— Exercise details —
Beneath this line is the data. Output exactly the lines from the line with "mer service team" to the line with "te, but could an online form serve the same", both ends included, and nothing more.

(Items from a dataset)
◆ ◆ ◆ ◆ ◆
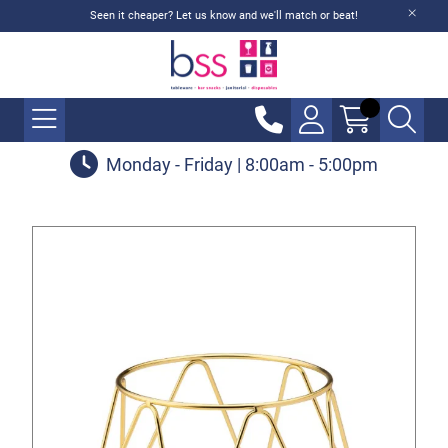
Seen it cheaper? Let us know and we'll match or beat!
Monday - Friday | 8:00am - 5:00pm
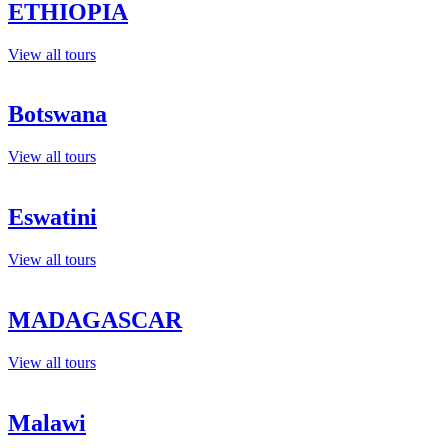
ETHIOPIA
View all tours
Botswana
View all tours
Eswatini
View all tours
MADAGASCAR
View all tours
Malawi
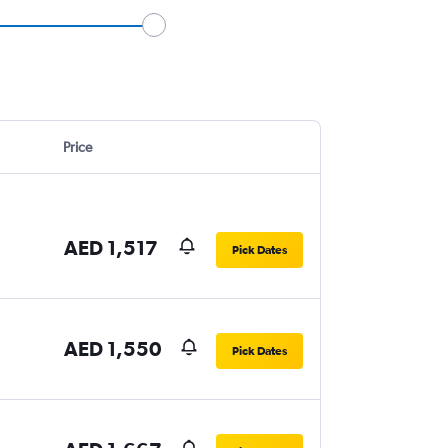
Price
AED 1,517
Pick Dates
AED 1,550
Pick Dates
◆ ◆ ◆ ◆ ◆
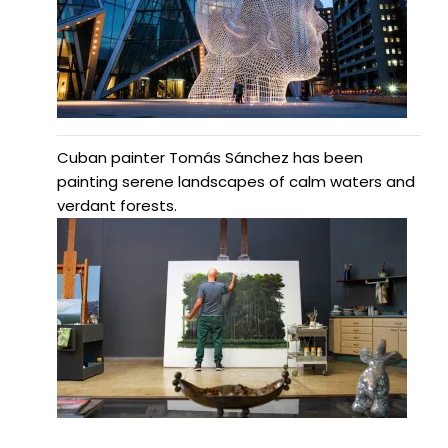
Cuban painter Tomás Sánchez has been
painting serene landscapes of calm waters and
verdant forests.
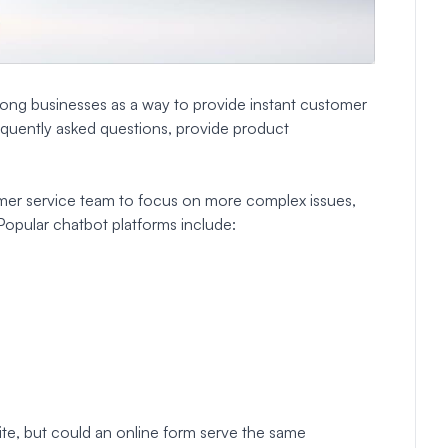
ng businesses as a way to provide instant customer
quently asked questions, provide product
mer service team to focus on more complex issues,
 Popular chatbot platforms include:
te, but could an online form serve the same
◆ ◆ ◆ ◆ ◆
— Exercise output —
mer service team to focus on more complex issues,
 Popular chatbot platforms include:
te, but could an online form serve the same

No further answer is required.